El expresidente López Obrador sin duda ha dejado una marca profunda en la historia política de México, y sin duda es un líder irrepetible, pero quizá ninguna de sus decisiones será tan controvertida y destructiva como la reforma judicial aprobada sin reparo ni convicción en el ocaso de su sexenio. El 2 de junio, el partido oficialista y sus aliados lograron lo que parecía imposible (o por lo menos algo que había quedado en el pasado y que no podría replicarse en el México del siglo XXI): obtener la mayoría calificada en ambas cámaras. Y esto fue lo que hizo posible que, al término de su gobierno, a manera de regalo de despedida, esas mayorías aprobaran una reforma judicial que, lejos de fortalecer al Poder Judicial, lo ha sumido en un caos sin precedentes.

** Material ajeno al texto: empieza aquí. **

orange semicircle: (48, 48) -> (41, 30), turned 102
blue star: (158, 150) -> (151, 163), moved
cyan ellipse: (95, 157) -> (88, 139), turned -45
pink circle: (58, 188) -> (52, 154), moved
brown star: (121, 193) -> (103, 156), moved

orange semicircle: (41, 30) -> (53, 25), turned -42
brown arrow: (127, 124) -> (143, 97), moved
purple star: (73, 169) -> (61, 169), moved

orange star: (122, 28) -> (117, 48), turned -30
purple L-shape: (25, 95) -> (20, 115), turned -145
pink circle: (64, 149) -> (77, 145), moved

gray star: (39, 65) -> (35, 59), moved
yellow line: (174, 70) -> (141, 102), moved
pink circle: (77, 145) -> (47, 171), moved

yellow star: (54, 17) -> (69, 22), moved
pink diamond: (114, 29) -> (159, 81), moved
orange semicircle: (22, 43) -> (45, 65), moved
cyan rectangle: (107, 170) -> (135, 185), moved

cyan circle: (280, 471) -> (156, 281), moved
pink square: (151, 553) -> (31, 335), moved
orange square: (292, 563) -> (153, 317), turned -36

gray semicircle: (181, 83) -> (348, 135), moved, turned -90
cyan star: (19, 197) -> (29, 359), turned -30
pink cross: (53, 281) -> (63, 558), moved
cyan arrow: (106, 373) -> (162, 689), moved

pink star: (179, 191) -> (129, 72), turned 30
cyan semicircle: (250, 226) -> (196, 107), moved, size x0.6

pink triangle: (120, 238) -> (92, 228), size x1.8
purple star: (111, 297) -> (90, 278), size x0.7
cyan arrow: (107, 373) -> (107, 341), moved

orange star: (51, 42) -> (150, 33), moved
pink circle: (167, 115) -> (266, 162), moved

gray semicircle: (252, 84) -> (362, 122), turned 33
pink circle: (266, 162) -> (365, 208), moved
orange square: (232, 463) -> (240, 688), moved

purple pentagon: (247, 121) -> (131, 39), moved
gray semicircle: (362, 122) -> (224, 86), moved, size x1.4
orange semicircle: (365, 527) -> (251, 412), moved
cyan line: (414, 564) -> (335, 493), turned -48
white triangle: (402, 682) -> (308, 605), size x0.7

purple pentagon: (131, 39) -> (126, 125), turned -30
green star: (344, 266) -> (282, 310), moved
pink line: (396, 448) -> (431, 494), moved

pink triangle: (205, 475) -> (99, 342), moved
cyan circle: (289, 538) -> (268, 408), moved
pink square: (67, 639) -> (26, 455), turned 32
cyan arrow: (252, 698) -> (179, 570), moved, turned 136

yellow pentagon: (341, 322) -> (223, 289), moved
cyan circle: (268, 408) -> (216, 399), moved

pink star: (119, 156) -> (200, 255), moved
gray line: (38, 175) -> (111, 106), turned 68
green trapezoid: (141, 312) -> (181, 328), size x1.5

La aprobación de esta reforma es un ejemplo claro de la sumisión política de un poder que debiera ser autónomo (el Legislativo) frente a otro (el Ejecutivo). Diputados y senadores leales al oficialismo permitieron que la reforma se aprobara, publicara y entrara en vigor con mínimas modificaciones, aunque se insista en señalar que fueron más de cien las que se hicieron a la iniciativa presidencial de febrero. Lo hicieron a una velocidad que destruyó las normas del procedimiento legislativo y violó los principios esenciales de la democracia. El resultado no fue otra cosa que un engendro constitucional, plagado de contradicciones e incoherencias. “Antinomias” nos corrige la Consejera Jurídica de la Presidencia. O, peor aún, “son normas constitucionales, pero han dejado de ser Constitución porque un transitorio establece que se derogan todas las disposiciones que se opongan al Decreto”. Omiten señalar que este Frankenstein de reforma incluye un transitorio que establece que, para su interpretación y aplicación, los órganos del Estado y toda autoridad jurisdiccional deberán atenerse a su literalidad. ¿Cómo hacemos entonces, si uno de los ejemplos más graves y evidentes de estas inconsistencias se encuentra en los artículos 94 y 97 de la Constitución? Mientras el primero establece que la presidencia de la Suprema Corte será ocupada por quien obtenga más votos en una elección popular, con un mandato de dos años y carácter rotativo, el segundo mantiene el esquema tradicional de que la presidencia será elegida por los propios ministros y ministras de la SCJN para un periodo de cuatro años, prohibiendo la reelección inmediata. Esta “antinomia” constitucional es sólo un síntoma del caos que ha comenzado a desatar una reforma mal concebida y peor redactada.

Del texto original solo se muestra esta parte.